Una literatura boliviana posible
Este texto fue leído por la autora como conferencia inaugural del Encuentro Literario Santa Cruz de las Letras, el pasado viernes en el Centro de la Cultura Plurinacional, en la capital oriental.
Claudia Bowles Olhagaray
¿Literatura
boliviana?
Me preguntaba en estas semanas
mientras conocía y revisaba a varios autores nuestros, ¿de qué hablamos cuando
hablamos de literatura boliviana? ¿Cuál es ese o cuáles son esos elementos
constitutivos/distintivos que nos permiten reconocer a la literatura boliviana?
¿De qué se vale un lector extranjero, por ejemplo, para reconocer esto, si no
tomando en cuenta los datos de la solapa que habitualmente se encuentra en todo
libro? ¿Cuáles son los registros
lingüísticos, estilísticos, temáticos y, si vale decirlo por separado,
ideológicos que pueden permitirnos reconocer una obra literaria “boliviana”?
Y por otro lado, ¿cómo pensar las
identidades nacionales a 15 años de llegado el siglo XXI? Y en consecuencia, ¿cómo
pensar sus discursos, su narrativa, su poesía?
Dos hitos socio-políticos son
pertinentes a la hora de intentar un esbozo de esta cuestión si nos
circunscribimos, como propongo esta vez, a la literatura producida en los
últimos 30 años (31 para ser más exactos): el primero, el retorno a la
democracia en la década del 80, en 1983,
y posteriormente ya en este siglo, la así llamada refundación de la República,
que nos lleva a para pasar a ser Estado Plurinacional.

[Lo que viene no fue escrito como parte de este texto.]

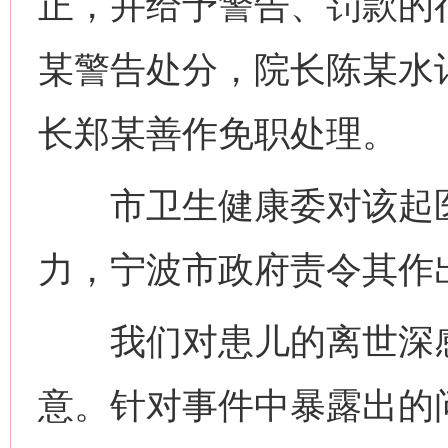
正，并给予警告、罚款的
某警告处分，院长陈某水
长郑某善作免职处理。
市卫生健康委对该起医
力，宁波市政府责令其作
我们对患儿的离世深感
意。针对事件中暴露出的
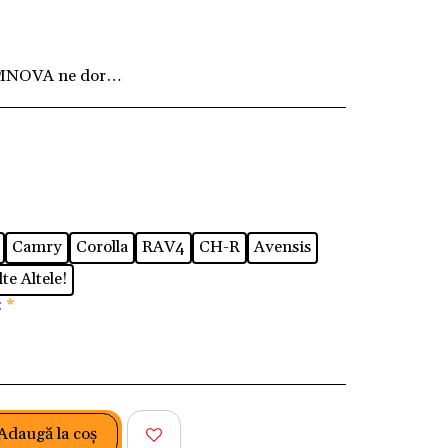
MNOVA ne dorim ca fiecare client să fie pe deplin
Camry
Corolla
RAV4
CH-R
Avensis
te Altele!
:
*
Adaugă la coş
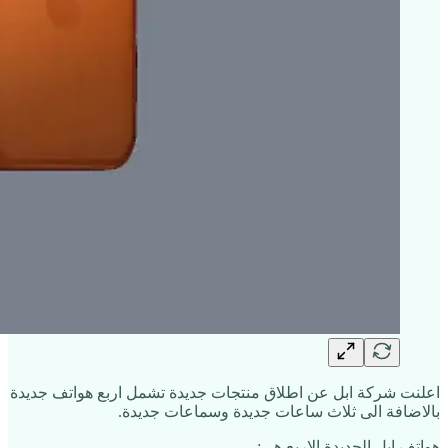
اعلنت شركة ابل عن اطلاق منتجات جديدة تشمل اربع هواتف جديدة
بالاضافة الى ثلاث ساعات جديدة وسماعات جديدة.
هواتف ابل الجديدة الاربع هي:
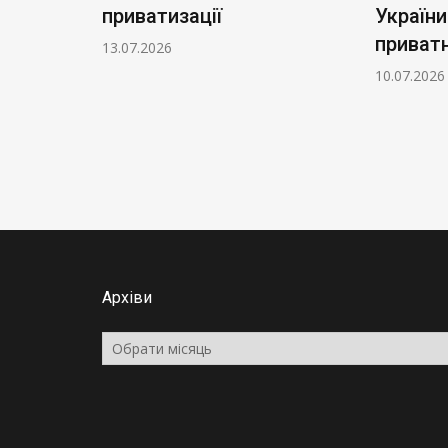
приватизації
України
приватн
13.07.2026
10.07.2026
Архіви
Архіви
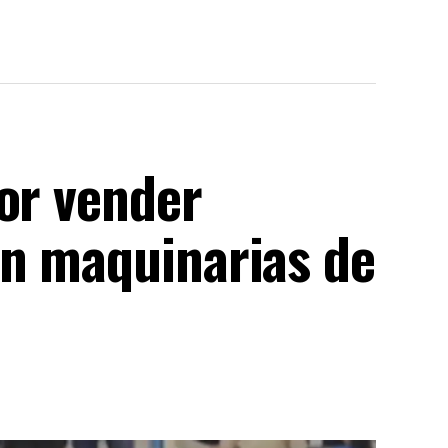
or vender
n maquinarias de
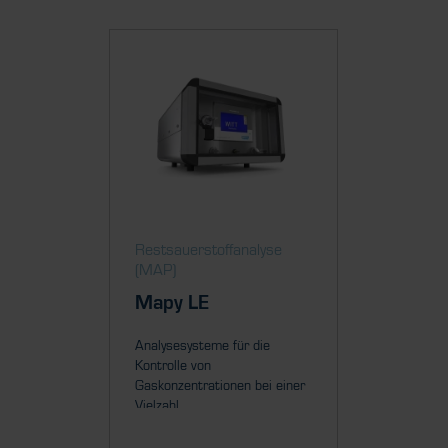
Restsauerstoff­analyse
Restsau
(MAP)
(MAP)
Mapy LE
MFA 
Analysesysteme für die
Kompakte
Kontrolle von
zur Mes
Gaskonzentrationen bei einer
verschied
Vielzahl...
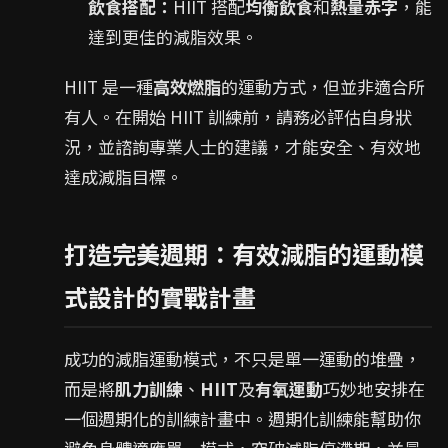
飲食搭配：
HIIT 搭配
均衡飲食
和
熱量赤字
，能
達到更佳的減脂效果。
HIIT 是一種
高效燃脂
的運動方式，但並非適合所
有人。在開始 HIIT 訓練前，請務必評估自身狀
況，並諮詢專業人士的建議，才能安全、有效地
達成減脂目標。
打造完美週期：有效減脂的運動模
式設計的實戰計畫
成功的減脂運動模式，不只是單一運動的堆疊，
而是將
肌力訓練
、
HIIT
及
有氧運動
巧妙地安排在
一個週期化的訓練計畫中。週期化訓練能幫助你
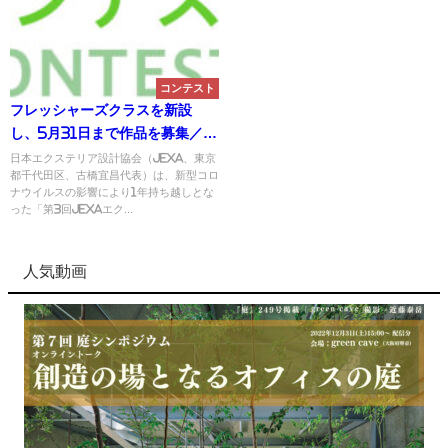
コンテスト
フレッシャーズクラスを新設
し、5月31日まで作品を募集／第
3回 JEXAエクステリアデザイン
日本エクステリア設計協会（JEXA、東京
都千代田区、古橋宜昌代表）は、新型コロ
コンペティション
ナウイルスの影響により1年持ち越しとな
った「第3回JEXAエク...
人気動画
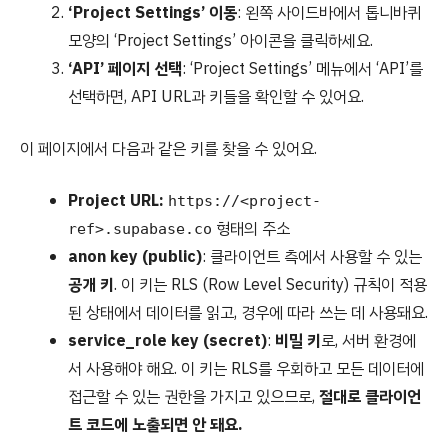
‘Project Settings’ 이동
: 왼쪽 사이드바에서 톱니바퀴
모양의 ‘Project Settings’ 아이콘을 클릭하세요.
‘API’ 페이지 선택
: ‘Project Settings’ 메뉴에서 ‘API’를
선택하면, API URL과 키들을 확인할 수 있어요.
이 페이지에서 다음과 같은 키를 찾을 수 있어요.
Project URL:
https://<project-
형태의 주소
ref>.supabase.co
anon key (public)
: 클라이언트 측에서 사용할 수 있는
공개 키
. 이 키는 RLS (Row Level Security) 규칙이 적용
된 상태에서 데이터를 읽고, 경우에 따라 쓰는 데 사용돼요.
service_role key (secret)
:
비밀 키
로, 서버 환경에
서 사용해야 해요. 이 키는 RLS를 우회하고 모든 데이터에
접근할 수 있는 권한을 가지고 있으므로,
절대로 클라이언
트 코드에 노출되면 안 돼요.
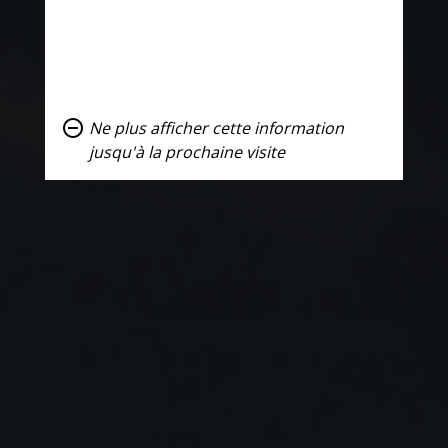
remove_circle_outline
Ne plus afficher cette information
jusqu'à la prochaine visite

Estos dos acontecimientos además,
ocurren en el marco de un fin de siglo, (a la vez fin de milenio), con todo lo
que ello conlleva. Este salto modernizador, esta internacionalización de la
economía, que se diera también en el fin de siglo XIX, ¿implica un viraje en el
recorrido habitual de la tradición literaria del siglo XX hacia otros
lenguajes, discursos y miradas? Este paso a la internacionalización, auspiciado
por el acceso a las telecomunicaciones, televisión abierta y por cable, y sobre
todo la llegada a la comunicación virtual en tiempo real ¿qué produce en las
subjetividades literarias?
Si en el siglo XIX la modernidad
llegó con acceso al trabajo, racionalidad y ciudadanía (Ludmer: 1994), ¿qué nos
ha traído la internacionalización o mundialización tan mentada, a los
escritores y lectores?
No necesariamente como efecto,
pero la coincidencia es innegable: en el caso particular de Bolivia, la
sociedad transita (lo hace aún hoy por supuesto y lo hará por un buen tiempo en
términos legales y administrativos y económicos) hacia un proceso de inclusión
de sectores parcial o totalmente marginados de las estructuras hegemónicas desde
la creación de la república.
Este país ha dado un viraje:
primero, a partir del retorno a la democracia, (con los costos que ello
implicó), pasando por diversos procesos transformadores desde el 2003, hasta
llegar a tensar por momentos en extremo los casi imperceptibles hilos que
cohesionan a la región. Finalmente, aquí estamos.
La
literatura en ese contexto
En el último cuarto del siglo XX
y los años que llevamos del XXI, la literatura boliviana ha experimentado una
serie de transformaciones. Lenguajes, temas, perspectivas, pero sobre todo
actitudes frente a la escritura, hoy son significativamente diferentes en los
autores que vienen escribiendo desde el inicio de la década de los 80.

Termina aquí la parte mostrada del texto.